Mudanças semelhantes estão ocorrendo no leste da Índia. A Índia agora tem acordos de livre comércio com a Associação das Nações do Sudeste Asiático, Japão e Coréia e tem aprofundado suas relações políticas e de segurança - tudo com o discreto incentivo dos Estados Unidos.

como o Fed reduz as taxas de juros

Ao mesmo tempo, esse foco no Oceano Índico ressalta algumas rivalidades históricas. O mais forte fica entre a Índia e a China.

Estrategistas navais indianos e pensadores geopolíticos se preocupam com a postura cada vez mais assertiva da China e os crescentes laços militares com os países que fazem fronteira com o Oceano Índico. A frase freqüentemente ouvida na Índia é o colar de pérolas, referindo-se a instalações em Mianmar, Sri Lanka e Paquistão, onde os militares chineses estão desenvolvendo acesso regular.

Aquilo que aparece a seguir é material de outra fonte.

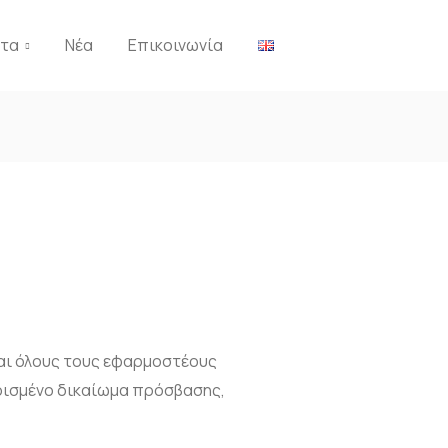
ντα
Νέα
Επικοινωνία
και όλους τους εφαρμοστέους
ορισμένο δικαίωμα πρόσβασης,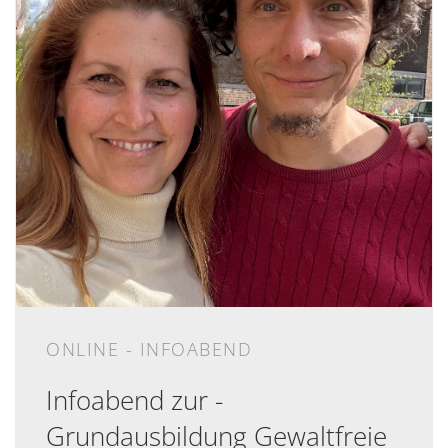
ONLINE - INFOABEND
Infoabend zur -
Grundausbildung Gewaltfreie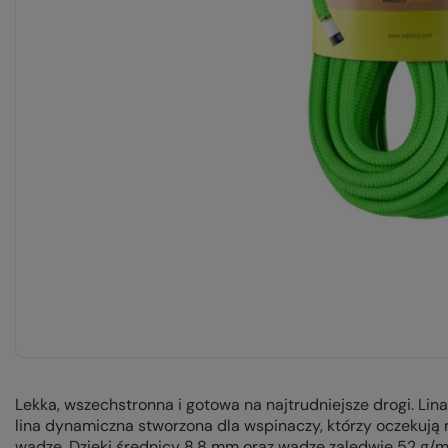
Lekka, wszechstronna i gotowa na najtrudniejsze drogi. Li
lina dynamiczna stworzona dla wspinaczy, którzy oczekuj
wadze. Dzięki średnicy 8,8 mm oraz wadze zaledwie 52 g/m 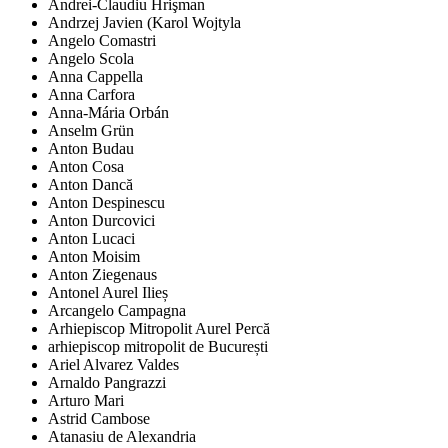
Andrei-Claudiu Hrişman
Andrzej Javien (Karol Wojtyla
Angelo Comastri
Angelo Scola
Anna Cappella
Anna Carfora
Anna-Mária Orbán
Anselm Grün
Anton Budau
Anton Cosa
Anton Dancă
Anton Despinescu
Anton Durcovici
Anton Lucaci
Anton Moisim
Anton Ziegenaus
Antonel Aurel Ilieș
Arcangelo Campagna
Arhiepiscop Mitropolit Aurel Percă
arhiepiscop mitropolit de București
Ariel Alvarez Valdes
Arnaldo Pangrazzi
Arturo Mari
Astrid Cambose
Atanasiu de Alexandria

No passado, os Estados Unidos minimizaram essas preocupações. No ano passado, porém, os pensadores e formuladores de políticas dos EUA ficaram mais cautelosos com as intenções da China. Nos últimos cinco anos, os laços econômicos da China com os países do Oceano Índico se expandiram em um ritmo rápido. Os militares da China estão aumentando seu investimento no equipamento necessário para a projeção de poder.

A rivalidade de longa data da Índia com o Paquistão se manifestou mais ao longo de sua fronteira terrestre e em conflitos não convencionais do que no domínio marítimo. Mas a estreita ligação da China com o Paquistão aumenta a inquietação da Índia com uma presença chinesa mais regular no Oceano Índico. O envolvimento da China na construção do novo porto do Paquistão em Gwadar, perto da fronteira com o Irã, sugere que a relação China-Paquistão está adquirindo uma dimensão mais marítima.

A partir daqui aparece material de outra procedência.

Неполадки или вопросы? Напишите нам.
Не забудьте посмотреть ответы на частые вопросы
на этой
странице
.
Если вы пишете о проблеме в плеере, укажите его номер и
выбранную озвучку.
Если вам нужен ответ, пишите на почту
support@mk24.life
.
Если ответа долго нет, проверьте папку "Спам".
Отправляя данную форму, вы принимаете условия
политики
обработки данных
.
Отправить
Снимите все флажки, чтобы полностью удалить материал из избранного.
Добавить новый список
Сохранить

Em outras palavras, existe um potencial considerável para aumentar a tensão na área do Oceano Índico. Este é o momento de tentar evitar isso concentrando-se nos problemas em que todos os estados vizinhos, bem como os países comerciais do mundo, têm um forte interesse na cooperação.

O exemplo mais convincente é a pirataria no Mar da Arábia. Os exportadores de petróleo do Golfo - bem como seus clientes na Índia, Paquistão e China - dependem de uma passagem segura por essas águas. Os mecanismos de cooperação, principalmente as Forças-Tarefa Combinadas 150 e 151, trouxeram recursos e apoio de muitos países da OTAN, e tiveram a participação de alguns países regionais, notadamente o Paquistão.

Os jogadores ausentes, no entanto, são importantes - Índia e China, que afirmam manter contato com as forças-tarefa combinadas. Construir uma organização integrada que inclua rivais como Índia, China e Paquistão não seria uma tarefa fácil. Mas tanto a tarefa antipirataria quanto a meta de longo prazo de construir uma estrutura de cooperação entre as potências que dependem da segurança do Oceano Índico exigem um forte movimento nessa direção. Esta é a hora de começar.